Modern architecture is often derided for being austere, yet over the past few years, I’ve definitely noticed some clever, playful things inspired by the work of Mies van der Rohe, Arne Jacobsen and Le Corbusier. Toys, gingerbread houses and even a bird house have brought a certain down-to-earth charm to some of the most iconic buildings of the twentieth century, making them more accessible to people who wouldn’t necessarily know the difference between Ronchamp and Fallingwater. Here are some of my favourites.
If I had a backyard with birds in it (especially birds wearing black turtle necks), I would definitely buy Monique Engelund‘s tribute to Mies van der Rohe’s Barcelona Pavilion.
I also like April Reed Cake Design’s gingerbread rendition of Mies’ Farnsworth House.

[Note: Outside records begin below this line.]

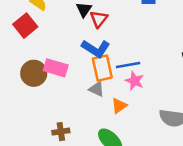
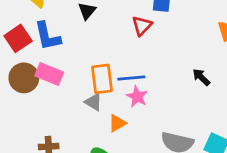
red triangle: (99, 19) -> (142, 26), moved
red square: (25, 26) -> (18, 38), moved
blue L-shape: (96, 49) -> (48, 36), moved, turned 40

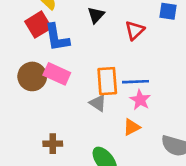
red triangle: (142, 26) -> (135, 30), moved
red square: (18, 38) -> (38, 25), moved
orange triangle: (117, 123) -> (132, 127), moved

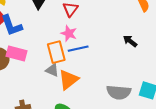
pink star: (140, 100) -> (69, 33), moved
orange triangle: (132, 127) -> (69, 80), moved, size x1.5

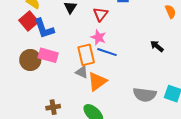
blue line: (78, 49) -> (107, 52), turned 30

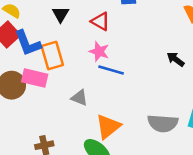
red triangle: (101, 14) -> (100, 21), turned -35
orange rectangle: (86, 55) -> (52, 56), moved
orange triangle: (97, 81) -> (108, 127), moved

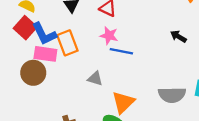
pink rectangle: (35, 78) -> (45, 54), moved

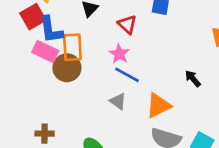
brown circle: (33, 73) -> (67, 68), moved
gray triangle: (95, 79) -> (118, 101), moved
orange triangle: (123, 102) -> (158, 106), moved

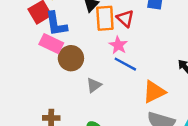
orange rectangle: (72, 47) -> (105, 18), moved
gray triangle: (118, 101) -> (94, 85), moved, turned 49

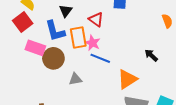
orange rectangle: (105, 18) -> (78, 37), moved
blue L-shape: (56, 24) -> (55, 31), moved
gray triangle: (94, 85) -> (75, 79), turned 32

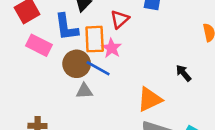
red triangle: (96, 20) -> (120, 19), turned 35
brown circle: (53, 58) -> (77, 64), moved
blue line: (100, 58) -> (98, 68), moved

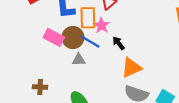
pink rectangle: (39, 45) -> (54, 37), moved
black arrow: (183, 73) -> (119, 43), moved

It’s strange how good the building looks when rendered with cookies (it makes me think that more architectural models should be done the same way).
I don’t like the Lego version nearly as much, but it’s still cool.

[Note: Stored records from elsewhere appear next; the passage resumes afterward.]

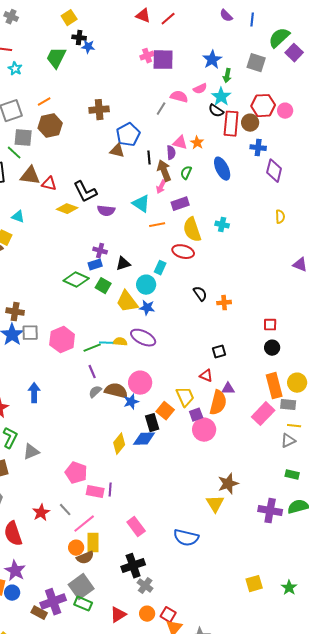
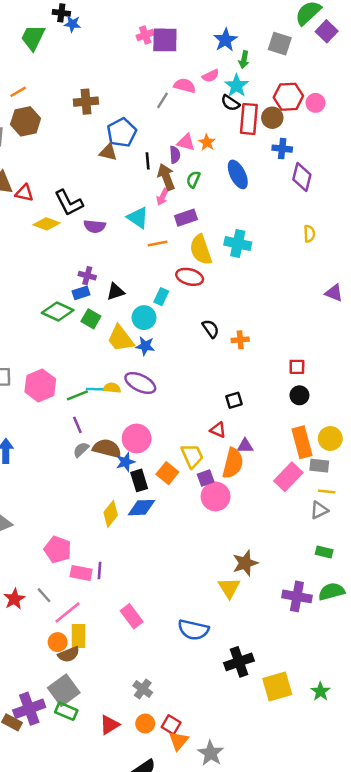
cyan cross: (222, 225) -> (238, 244), size x1.5
black rectangle: (152, 423) -> (139, 480), moved
black cross: (133, 566) -> (239, 662), moved
yellow square: (254, 584) -> (277, 687), size x1.4

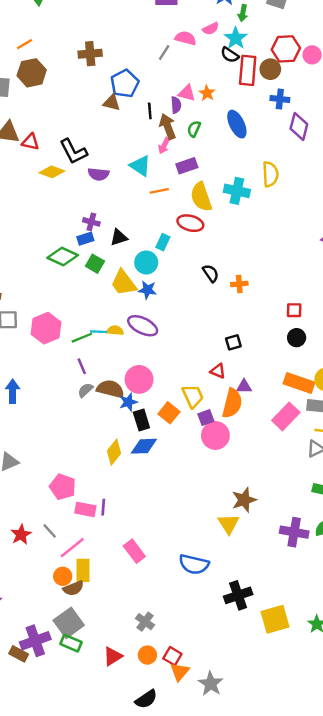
yellow semicircle: (309, 234) -> (270, 174), moved, size x1.5
orange rectangle: (302, 442) -> (299, 383), turned -56

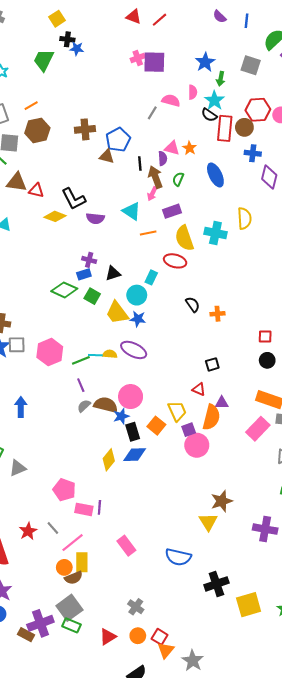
pink semicircle: (211, 29) -> (193, 92), turned -64
brown cross: (90, 54) -> (85, 129), moved

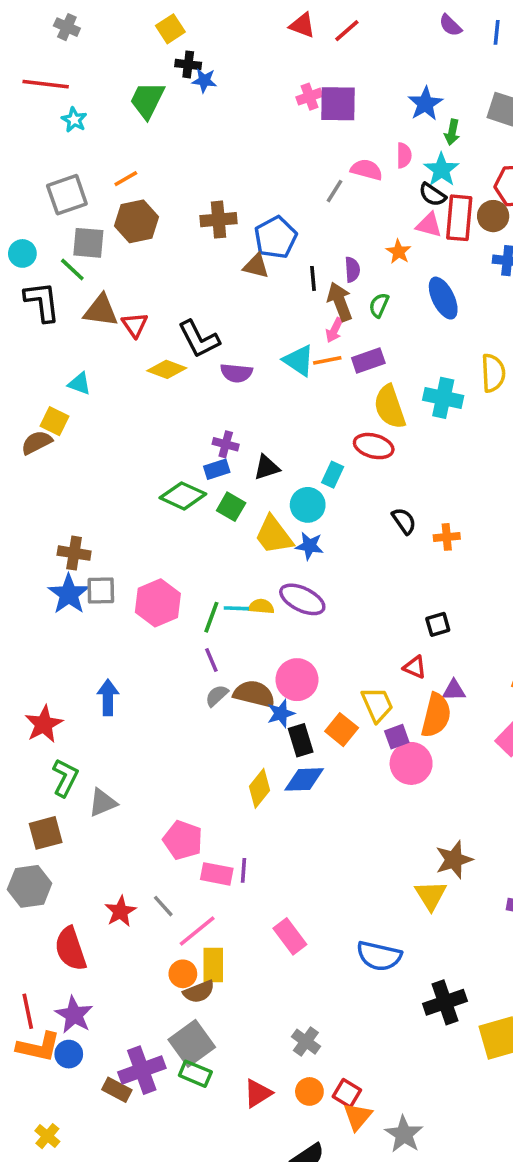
pink triangle: (172, 148) -> (429, 225), moved
red triangle: (36, 191) -> (135, 325), turned 42
orange line: (148, 233) -> (327, 360), moved
green line: (81, 360) -> (211, 617), turned -48

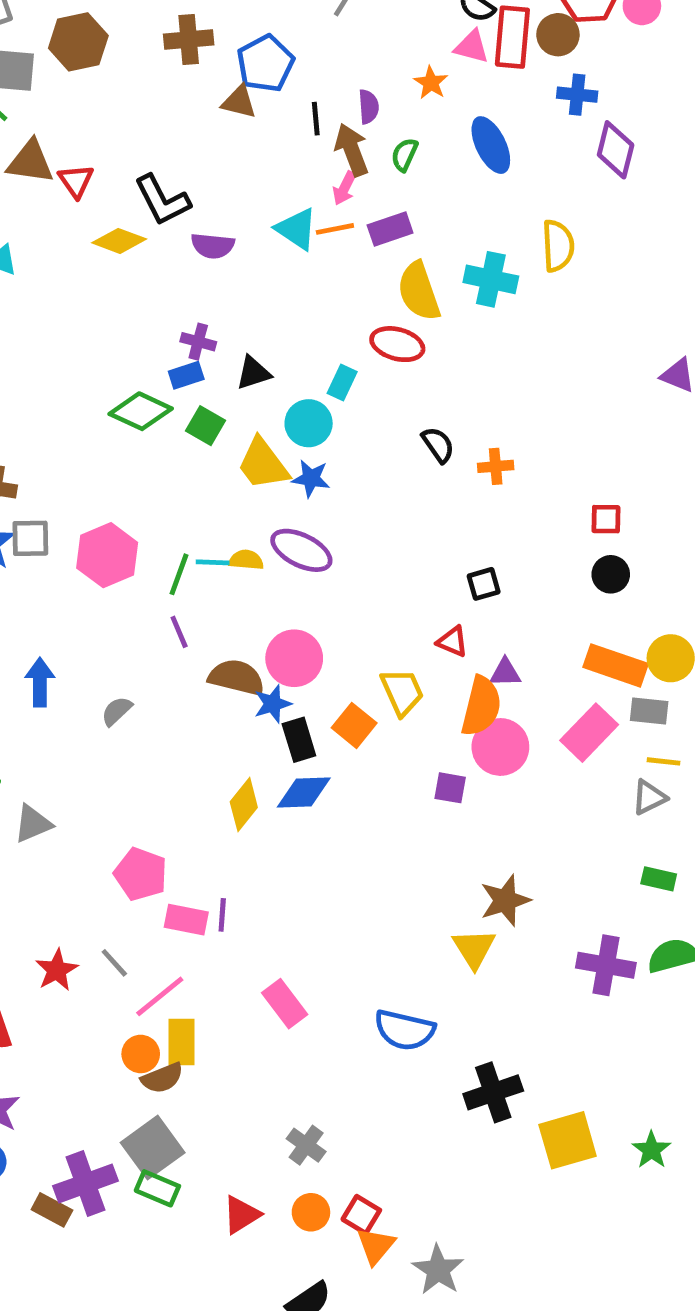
gray semicircle: (217, 696) -> (117, 711), moved
purple square: (397, 737) -> (450, 788), moved, turned 30
pink circle: (411, 763) -> (500, 747), moved

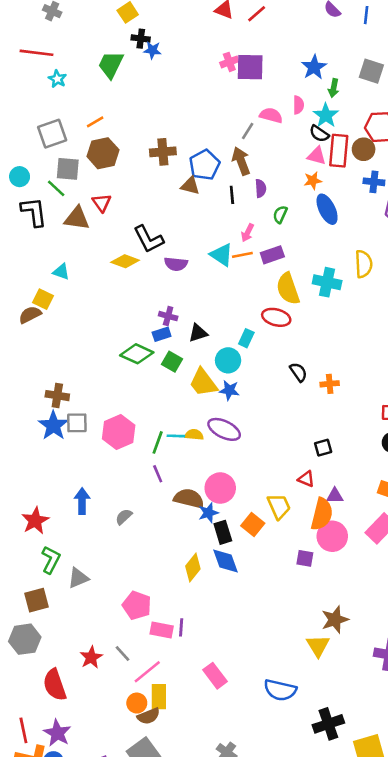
orange star: (431, 83) -> (313, 181), moved, turned 30
brown arrow: (352, 150) -> (241, 161), moved
red triangle: (76, 181) -> (102, 203), moved
blue diamond: (304, 793) -> (225, 561), turned 72

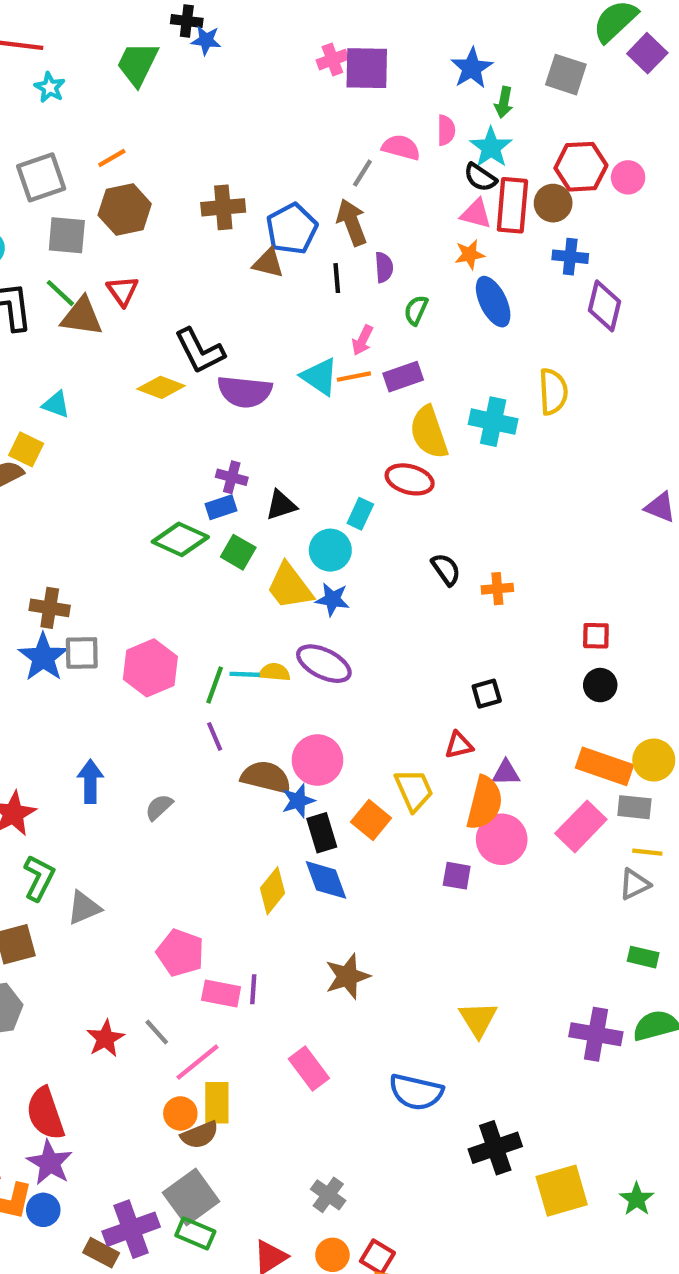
green line: (56, 188) -> (60, 293), moved
purple semicircle: (176, 264) -> (245, 392), size x1.4
red triangle: (306, 479) -> (459, 745), turned -36
brown star: (335, 620) -> (347, 976), moved
red semicircle: (55, 685) -> (45, 1113), moved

I don’t know many young kids who would enjoy playing with an all-white, Arne Jacobsen-style dollhouse. But I know some adults who would. Or really, I just know that I would. It even has little Arne Jacobsen-style Egg Chairs!

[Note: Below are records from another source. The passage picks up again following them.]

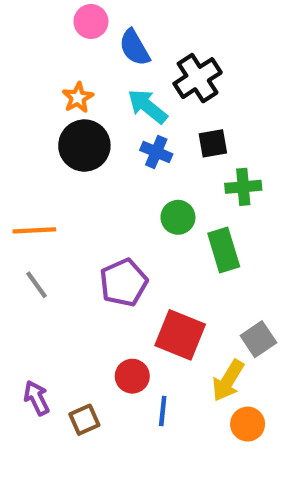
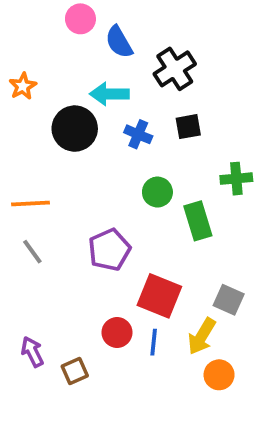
orange star: (78, 98) -> (23, 86), moved
cyan arrow: (148, 106) -> (109, 94), moved, turned -39
green cross: (243, 187) -> (236, 179), moved
gray square: (258, 339) -> (229, 300), turned -32
blue line: (163, 411) -> (154, 342), moved

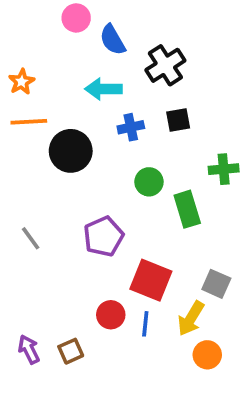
black circle: (75, 129) -> (71, 151), moved
blue cross: (138, 134) -> (131, 127), turned -35
orange line: (30, 204) -> (29, 122), moved
purple arrow: (32, 352) -> (29, 349), moved

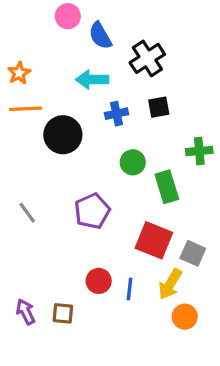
red square: (151, 280) -> (154, 240), moved
brown square: (71, 351) -> (63, 313), turned 30

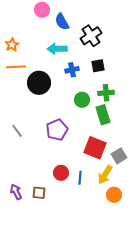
green cross: (199, 151) -> (106, 93), moved
gray square: (193, 253) -> (119, 156), turned 35

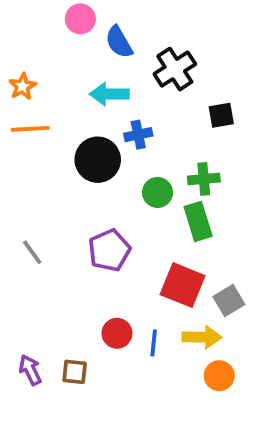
black square: (98, 66) -> (221, 115), moved
black circle: (39, 83) -> (98, 160), moved
yellow arrow: (105, 175) -> (202, 337), turned -120

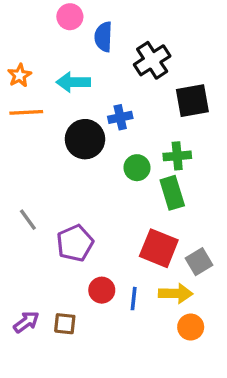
blue semicircle: (119, 42) -> (103, 37), turned 32
cyan arrow: (109, 94) -> (73, 82), moved
black square: (221, 115) -> (192, 101), size x1.5
purple pentagon: (109, 250) -> (75, 243), moved
purple arrow: (30, 370) -> (26, 322), turned 80

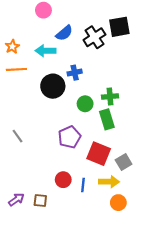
blue semicircle: (103, 37) -> (64, 33), moved, turned -132
black square: (192, 101) -> (119, 27), moved
purple pentagon: (75, 243) -> (69, 137), moved

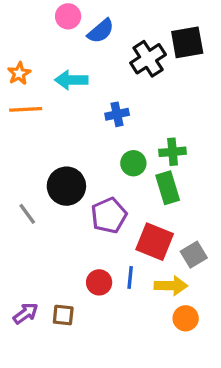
blue semicircle: (64, 33) -> (101, 31), moved
black circle: (53, 86) -> (66, 186), moved
blue line: (83, 185) -> (130, 277), moved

There’s also this gingerbread rendition of Le Corbusier’s Villa Savoye.
But the Villa Savoye isn’t nearly as elegant as Thomas Haas‘ super slick chocolate take on a 1949 Eames House.
Teddy Luong‘s fish condo, designed for Umbra, is probably bigger than most downtown Toronto apartments, and is definitely much, much less cluttered. It’s perfect for the type of fish that listens to Kraftwerk and wears leather pants.